---------- MATERIAL SHOWN
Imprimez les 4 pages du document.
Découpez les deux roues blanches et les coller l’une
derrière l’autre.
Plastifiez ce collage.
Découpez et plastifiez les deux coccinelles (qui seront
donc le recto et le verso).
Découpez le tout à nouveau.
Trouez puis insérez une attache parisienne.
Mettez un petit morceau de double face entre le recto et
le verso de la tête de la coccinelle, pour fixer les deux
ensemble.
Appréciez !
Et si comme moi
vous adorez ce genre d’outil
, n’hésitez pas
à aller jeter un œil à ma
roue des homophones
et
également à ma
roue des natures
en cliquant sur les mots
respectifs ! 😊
--------------------
---------- MATERIAL SHOWN
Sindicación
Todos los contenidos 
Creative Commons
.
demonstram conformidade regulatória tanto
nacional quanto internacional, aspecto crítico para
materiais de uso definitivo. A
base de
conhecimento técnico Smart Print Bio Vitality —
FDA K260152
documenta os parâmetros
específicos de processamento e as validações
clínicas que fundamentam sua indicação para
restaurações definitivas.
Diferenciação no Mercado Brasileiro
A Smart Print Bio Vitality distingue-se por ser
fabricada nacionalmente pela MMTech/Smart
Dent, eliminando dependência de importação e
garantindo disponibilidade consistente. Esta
--------------------
- _ASSIGNMENT_
Return, word for word, the lines of the data above from the line with "Imprimez les 4 pages du document." through the line with "Mettez un petit", inclusive.

- _FINAL ANSWER_
Imprimez les 4 pages du document.
Découpez les deux roues blanches et les coller l’une
derrière l’autre.
Plastifiez ce collage.
Découpez et plastifiez les deux coccinelles (qui seront
donc le recto et le verso).
Découpez le tout à nouveau.
Trouez puis insérez une attache parisienne.
Mettez un petit morceau de double face entre le recto et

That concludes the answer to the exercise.